During the day when the solar panels are generating power, the plane will climb to over 27,000 feet. At night it will run on battery power and gradually drop to below 5,000 feet.
About 50 engineers and technicians, 80 technological partners and more than 100 advisers and suppliers contributed to the prototype and the final plane.
To remain focused on operating the plane, the pilot will practice yoga, meditation and self-hypnosis as he sits in a cockpit 4 feet wide by 61⁄2 feet long. The pilot’s seat doubles as a toilet.

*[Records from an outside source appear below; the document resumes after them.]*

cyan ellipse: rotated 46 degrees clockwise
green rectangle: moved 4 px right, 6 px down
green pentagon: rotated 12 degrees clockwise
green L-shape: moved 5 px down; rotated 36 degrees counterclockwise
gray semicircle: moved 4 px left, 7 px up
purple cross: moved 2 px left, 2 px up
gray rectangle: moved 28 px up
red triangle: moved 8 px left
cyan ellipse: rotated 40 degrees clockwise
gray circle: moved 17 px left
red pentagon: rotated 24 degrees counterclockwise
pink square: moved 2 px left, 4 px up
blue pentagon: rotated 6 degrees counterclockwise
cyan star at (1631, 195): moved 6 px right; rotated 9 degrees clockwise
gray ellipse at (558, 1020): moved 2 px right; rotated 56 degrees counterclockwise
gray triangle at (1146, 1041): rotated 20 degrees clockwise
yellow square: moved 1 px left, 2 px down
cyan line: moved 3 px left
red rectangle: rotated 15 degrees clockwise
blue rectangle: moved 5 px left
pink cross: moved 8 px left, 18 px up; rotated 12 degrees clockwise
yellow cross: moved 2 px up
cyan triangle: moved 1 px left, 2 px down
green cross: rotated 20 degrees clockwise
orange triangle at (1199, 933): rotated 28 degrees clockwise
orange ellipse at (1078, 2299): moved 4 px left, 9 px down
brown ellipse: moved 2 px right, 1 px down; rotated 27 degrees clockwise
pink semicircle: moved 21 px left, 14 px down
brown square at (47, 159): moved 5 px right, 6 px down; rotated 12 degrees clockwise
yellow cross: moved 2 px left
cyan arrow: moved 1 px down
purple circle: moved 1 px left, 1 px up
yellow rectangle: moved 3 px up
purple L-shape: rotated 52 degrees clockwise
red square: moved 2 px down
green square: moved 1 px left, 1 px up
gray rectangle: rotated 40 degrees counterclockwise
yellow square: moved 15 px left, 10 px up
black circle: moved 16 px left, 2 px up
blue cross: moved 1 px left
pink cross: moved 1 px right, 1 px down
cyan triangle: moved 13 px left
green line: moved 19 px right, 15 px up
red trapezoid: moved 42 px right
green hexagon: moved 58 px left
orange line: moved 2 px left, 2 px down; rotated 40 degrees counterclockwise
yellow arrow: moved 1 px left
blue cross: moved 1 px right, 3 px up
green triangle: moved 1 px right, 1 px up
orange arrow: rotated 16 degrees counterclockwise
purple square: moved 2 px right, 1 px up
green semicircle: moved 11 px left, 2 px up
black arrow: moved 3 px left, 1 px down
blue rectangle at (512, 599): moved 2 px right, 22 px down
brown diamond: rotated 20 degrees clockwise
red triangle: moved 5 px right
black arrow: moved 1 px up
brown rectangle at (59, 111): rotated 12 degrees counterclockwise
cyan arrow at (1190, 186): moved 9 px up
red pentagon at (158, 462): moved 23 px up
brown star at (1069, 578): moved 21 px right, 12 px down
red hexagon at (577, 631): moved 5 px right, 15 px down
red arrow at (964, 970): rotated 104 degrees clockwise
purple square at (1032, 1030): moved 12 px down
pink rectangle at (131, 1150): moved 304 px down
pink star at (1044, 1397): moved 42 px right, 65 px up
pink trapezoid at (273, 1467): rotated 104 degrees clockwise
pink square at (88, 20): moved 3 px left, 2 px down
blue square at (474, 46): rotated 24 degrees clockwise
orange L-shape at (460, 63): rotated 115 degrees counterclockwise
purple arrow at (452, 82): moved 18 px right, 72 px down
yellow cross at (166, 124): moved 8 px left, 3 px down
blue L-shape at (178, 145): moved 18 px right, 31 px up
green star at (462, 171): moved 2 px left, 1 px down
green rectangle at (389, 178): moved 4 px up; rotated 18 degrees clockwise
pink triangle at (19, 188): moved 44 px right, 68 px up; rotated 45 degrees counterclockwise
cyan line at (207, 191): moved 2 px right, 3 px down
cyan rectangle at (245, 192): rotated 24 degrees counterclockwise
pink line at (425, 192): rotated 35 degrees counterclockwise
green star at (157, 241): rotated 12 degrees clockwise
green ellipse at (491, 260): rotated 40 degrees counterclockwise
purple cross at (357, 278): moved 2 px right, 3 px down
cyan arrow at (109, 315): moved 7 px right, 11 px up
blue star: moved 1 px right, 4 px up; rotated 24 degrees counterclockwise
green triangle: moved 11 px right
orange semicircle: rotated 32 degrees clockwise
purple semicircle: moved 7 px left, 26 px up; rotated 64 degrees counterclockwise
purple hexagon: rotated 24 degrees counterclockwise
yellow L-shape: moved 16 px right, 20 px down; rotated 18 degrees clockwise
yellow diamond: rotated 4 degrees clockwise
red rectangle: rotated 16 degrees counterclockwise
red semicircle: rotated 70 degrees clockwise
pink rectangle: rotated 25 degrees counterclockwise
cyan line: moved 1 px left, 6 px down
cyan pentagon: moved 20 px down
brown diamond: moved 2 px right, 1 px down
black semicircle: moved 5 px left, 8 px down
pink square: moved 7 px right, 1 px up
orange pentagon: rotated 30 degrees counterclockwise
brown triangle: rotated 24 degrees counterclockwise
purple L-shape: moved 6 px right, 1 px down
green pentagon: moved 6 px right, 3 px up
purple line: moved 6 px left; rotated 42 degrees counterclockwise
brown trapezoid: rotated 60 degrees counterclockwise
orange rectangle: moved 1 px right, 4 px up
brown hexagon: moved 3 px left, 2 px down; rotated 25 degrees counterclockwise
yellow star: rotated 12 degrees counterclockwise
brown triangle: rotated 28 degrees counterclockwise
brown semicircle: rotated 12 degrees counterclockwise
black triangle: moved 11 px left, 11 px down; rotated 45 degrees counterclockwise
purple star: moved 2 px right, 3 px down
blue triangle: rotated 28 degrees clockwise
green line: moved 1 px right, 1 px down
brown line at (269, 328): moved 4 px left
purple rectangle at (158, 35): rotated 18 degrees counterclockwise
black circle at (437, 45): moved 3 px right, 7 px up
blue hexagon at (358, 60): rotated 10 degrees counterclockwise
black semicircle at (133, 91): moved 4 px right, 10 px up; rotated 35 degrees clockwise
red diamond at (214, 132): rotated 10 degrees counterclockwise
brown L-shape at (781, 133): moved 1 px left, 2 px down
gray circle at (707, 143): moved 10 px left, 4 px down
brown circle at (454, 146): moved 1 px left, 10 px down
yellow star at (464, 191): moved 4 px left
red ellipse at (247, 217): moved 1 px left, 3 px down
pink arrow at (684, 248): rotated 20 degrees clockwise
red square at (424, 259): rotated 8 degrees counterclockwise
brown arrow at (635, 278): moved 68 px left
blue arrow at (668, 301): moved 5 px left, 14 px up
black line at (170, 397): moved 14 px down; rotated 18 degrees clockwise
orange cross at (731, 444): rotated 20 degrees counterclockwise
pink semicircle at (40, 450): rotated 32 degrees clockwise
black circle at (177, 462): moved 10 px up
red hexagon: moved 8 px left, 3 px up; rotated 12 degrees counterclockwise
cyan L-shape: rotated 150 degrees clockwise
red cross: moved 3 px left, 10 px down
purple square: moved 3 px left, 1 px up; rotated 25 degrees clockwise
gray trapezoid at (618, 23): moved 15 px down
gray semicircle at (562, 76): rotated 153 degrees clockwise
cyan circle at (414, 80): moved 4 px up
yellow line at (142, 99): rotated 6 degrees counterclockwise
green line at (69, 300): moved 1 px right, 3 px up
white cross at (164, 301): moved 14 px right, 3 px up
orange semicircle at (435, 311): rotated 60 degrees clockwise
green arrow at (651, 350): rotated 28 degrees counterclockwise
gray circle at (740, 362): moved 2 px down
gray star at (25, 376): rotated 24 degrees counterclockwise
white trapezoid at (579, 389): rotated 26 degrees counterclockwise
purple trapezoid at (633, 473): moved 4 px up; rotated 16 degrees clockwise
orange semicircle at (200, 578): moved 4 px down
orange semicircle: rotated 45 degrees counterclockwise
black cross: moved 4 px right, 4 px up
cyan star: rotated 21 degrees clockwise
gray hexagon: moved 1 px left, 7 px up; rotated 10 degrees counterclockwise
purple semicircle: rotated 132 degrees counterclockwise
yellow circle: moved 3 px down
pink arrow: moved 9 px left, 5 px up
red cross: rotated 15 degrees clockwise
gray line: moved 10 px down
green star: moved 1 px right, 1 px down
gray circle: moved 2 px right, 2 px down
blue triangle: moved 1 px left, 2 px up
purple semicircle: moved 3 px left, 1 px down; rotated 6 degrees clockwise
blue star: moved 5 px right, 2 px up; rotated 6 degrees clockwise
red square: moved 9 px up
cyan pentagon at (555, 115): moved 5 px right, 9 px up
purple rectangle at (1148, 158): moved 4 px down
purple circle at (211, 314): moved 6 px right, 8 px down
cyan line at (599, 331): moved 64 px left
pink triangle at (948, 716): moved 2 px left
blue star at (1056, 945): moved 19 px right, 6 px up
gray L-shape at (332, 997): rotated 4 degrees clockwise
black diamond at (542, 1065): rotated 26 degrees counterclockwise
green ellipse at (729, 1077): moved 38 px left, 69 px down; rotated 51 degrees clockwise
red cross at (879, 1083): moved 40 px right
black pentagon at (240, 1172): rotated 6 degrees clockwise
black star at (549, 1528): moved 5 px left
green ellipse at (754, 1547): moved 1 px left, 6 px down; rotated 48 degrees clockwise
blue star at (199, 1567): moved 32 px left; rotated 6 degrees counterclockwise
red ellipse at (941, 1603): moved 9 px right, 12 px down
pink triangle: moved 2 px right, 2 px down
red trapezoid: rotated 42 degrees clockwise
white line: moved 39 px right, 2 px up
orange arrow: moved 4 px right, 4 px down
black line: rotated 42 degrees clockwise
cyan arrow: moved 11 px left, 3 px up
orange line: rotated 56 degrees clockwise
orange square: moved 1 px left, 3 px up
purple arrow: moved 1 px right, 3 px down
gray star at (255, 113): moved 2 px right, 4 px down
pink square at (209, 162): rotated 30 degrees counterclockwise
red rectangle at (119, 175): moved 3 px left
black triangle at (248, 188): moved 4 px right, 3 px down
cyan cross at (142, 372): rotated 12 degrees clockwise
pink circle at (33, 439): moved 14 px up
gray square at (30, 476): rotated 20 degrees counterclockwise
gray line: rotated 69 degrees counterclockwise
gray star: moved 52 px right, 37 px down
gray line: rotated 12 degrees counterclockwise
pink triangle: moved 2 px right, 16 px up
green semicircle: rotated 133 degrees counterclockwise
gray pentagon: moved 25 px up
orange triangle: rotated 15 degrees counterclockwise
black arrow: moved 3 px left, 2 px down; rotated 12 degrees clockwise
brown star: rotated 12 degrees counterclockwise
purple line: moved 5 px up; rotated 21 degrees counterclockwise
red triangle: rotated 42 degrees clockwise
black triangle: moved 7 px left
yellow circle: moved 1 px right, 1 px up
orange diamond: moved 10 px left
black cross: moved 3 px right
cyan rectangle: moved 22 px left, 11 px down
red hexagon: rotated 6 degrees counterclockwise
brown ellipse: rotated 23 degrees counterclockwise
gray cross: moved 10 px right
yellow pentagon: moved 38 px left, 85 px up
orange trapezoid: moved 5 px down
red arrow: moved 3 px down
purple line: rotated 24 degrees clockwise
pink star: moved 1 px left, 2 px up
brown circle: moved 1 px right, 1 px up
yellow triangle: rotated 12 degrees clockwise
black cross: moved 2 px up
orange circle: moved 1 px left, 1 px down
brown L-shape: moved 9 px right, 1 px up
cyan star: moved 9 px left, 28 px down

"Solar Impulse is not just a technological adventure. It is also a human adventure in which acceptance of the real world is a necessity and sleep management is a part of reality," the company said in a written statement. "It was realized that professional support on a holistic level to support physical, psychological, emotional and spiritual challenges would be required."
The plane will have six oxygen bottles, a parachute, a life raft and a week’s worth of food and water on board, as the pilots will be in the air a combined 500 hours — more than 20 days.
The Solar Impulse 2 flight is not the first world trip for Piccard. The founder and chairman of Solar Impulse completed a nonstop, round-the-world balloon flight in 1999.
Borschberg graduated from the Massachusetts Institute of Technology and is the CEO of Solar Impulse. He trained as a pilot in the Swiss air force, flying for 20 years. He is also an entrepreneur who started Innovative Silicon, a microprocessor company.
In July 2010 Borschberg successfully flew the Solar Impulse day and night, operating the plane for 26 hours.